> **Source material**
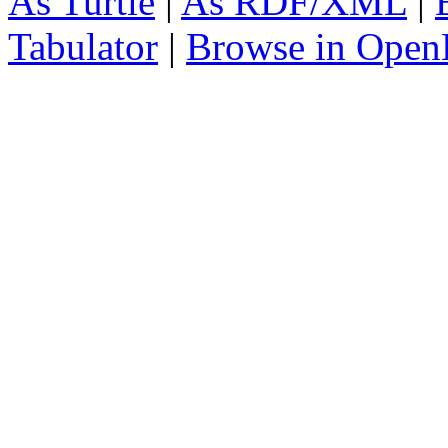
As Turtle
|
As RDF/XML
|
Tabulator
|
Browse in Open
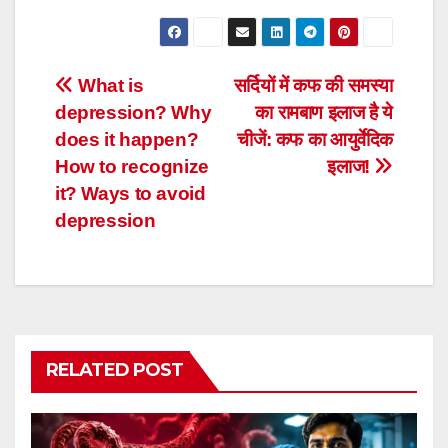
Post
What is
सर्दियों में कफ की समस्‍या
depression? Why
का रामबाण इलाज है ये
navigation
does it happen?
चीजें: कफ का आयुर्वेदिक
How to recognize
इलाज!
it? Ways to avoid
depression
RELATED POST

> **Activity**
Down to the final line, restate the material above word for word, but omit its pictures.

> **Solved problem**
As Turtle
|
As RDF/XML
|
Tabulator
|
Browse in Open
Post
What is
सर्दियों में कफ की समस्‍या
depression? Why
का रामबाण इलाज है ये
navigation
does it happen?
चीजें: कफ का आयुर्वेदिक
How to recognize
इलाज!
it? Ways to avoid
depression
RELATED POST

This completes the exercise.